The treatment is challenging as the Paecilomyces species is resistant to the normally available anti-fungal treatments, such as natamycin and amphotericin-B. Voriconazole is a fungistatic triazole that acts by impairing synthesis of fungal cell membranes, leading to cellular lysis.2 It is available in both oral and i.v. forms. It is not specifically available as a topical preparation for the eye; however, this can be readily made from the i.v. form into a 1% solution and is well tolerated by the ocular surface.
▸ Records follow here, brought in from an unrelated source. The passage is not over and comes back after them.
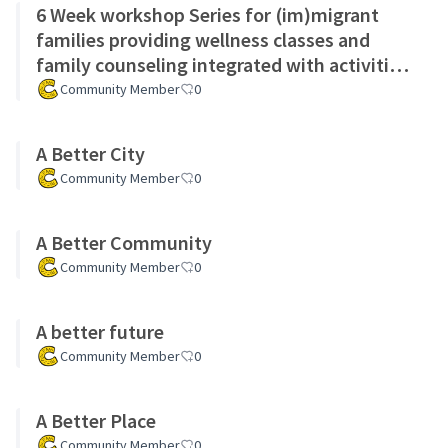
6 Week workshop Series for (im)migrant
families providing wellness classes and
family counseling integrated with activities
for children
Community Member
0
A Better City
Community Member
0
A Better Community
Community Member
0
A better future
Community Member
0
A Better Place
Community Member
0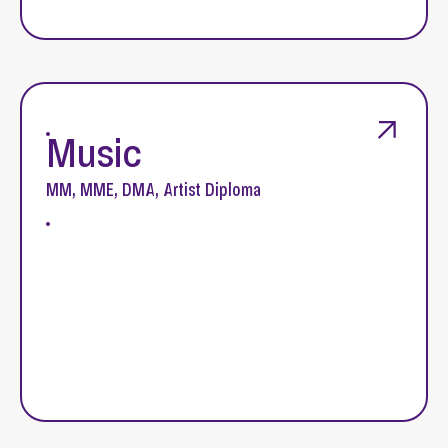
Music
MM, MME, DMA, Artist Diploma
Both renal and hepatic functions need to be monitored at baseline and during treatment.

Corneoscleral grafting is a technique that is used for end-stage disease. Fortunately, fungal clearance was obtained; however, there was the potential that if fungal seeding had occurred intraocularly, then endophthalmitis and loss of the eye would have occurred. An attempt was made at surgery to preserve as much limbal tissue as possible in order to minimize the risk of ocular surface failure. This was a compromise as there was a risk of leaving residual fungal elements. Intractable glaucoma is also a potential consequence of corneoscleral grafting, owing to the extensive damage to the trabecular meshwork. Fortunately, in this patient's case, the inferior 180° of her trabecular meshwork showed no involvement by the fungus. Lifelong follow-up will be necessary to monitor for any of these potential complications.